Let’s try it out on the swiss roll toy dataset.

import warnings
warnings.filterwarnings("ignore")
import matplotlib.pyplot as plt
from mpl_toolkits.mplot3d import Axes3D
import mpl_toolkits.mplot3d.axes3d as p3

from sklearn.datasets import make_swiss_roll

X, colour = make_swiss_roll(n_samples=3000, noise=0.01)
from sklearn.manifold import TSNE

tsne = TSNE(random_state=42, perplexity=30, init='pca')
swiss_tsne = tsne.fit_transform(X)
plot_swiss_roll(X, colour, swiss_tsne)
../_images/d4d2cfe60d520c4af4cd666c993f7a30f671c99a8437375178b703000e69cfaf.png
  • It’s identifying more or less clear clusters from this complicated structure.

  • We’re not going to talk about the details of the algorithm.

  • My goal is to give you an intuition, let you know that it exists, and show you how to use it for visualization.

4.2.2 How does it work? (high-level)#

  • t-SNE is designed to measure how well the low-dimensional representation of the data preserves the pairwise similarities between points compared to the original high-dimensional data.

In the high-dimensional space

  • t-SNE begins by calculating the pairwise similarities between points as probabilities.

  • The similarity between points \(x_i\) and \(x_j\) is represented by probability \(p_{ij}\) which is high when the points are close together in the high-dimensional space and low when they are further apart.

  • The probability is calculated using Gaussian distribution, centered at each point \(x_i\).
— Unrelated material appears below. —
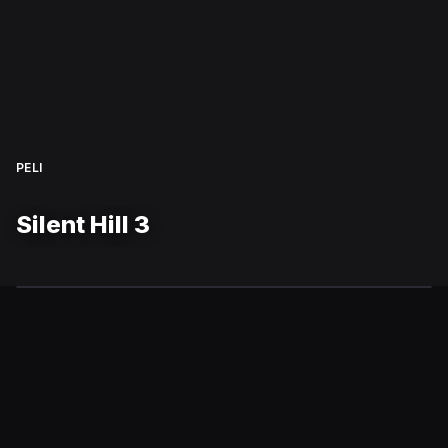
PELI
Silent Hill 3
Then \(p_{ij}\) is the density of \(x_j\) under this Gaussian distribution.

  • The variance of the Gaussian distribution is influenced by the hyperparameter perplexity.

  • You can think of this probability as given that I’m at point \(x_i\) what’s the probability that \(x_j\) is my neighbour. The perplexity hyperparamter determines how many neighbors effectively participate in the distribution.

In the low-dimensional space

  • t-SNE begins by randomly initializing the points in the low-dimensional map

  • Then it calculates a similar set of pairwise probabilities \(q_{ij}\) in low-dimensional space

  • Similar to high-dimensional space, these probabilities indicate how close or far apart the points are in the low-dimensional representation.

  • The calculation uses a similar idea but with a crucial difference: it uses a t-distribution rather than a Gaussian distribution to calculate the probabilities in the lower-dimensional space to mitigate the “crowding problem”.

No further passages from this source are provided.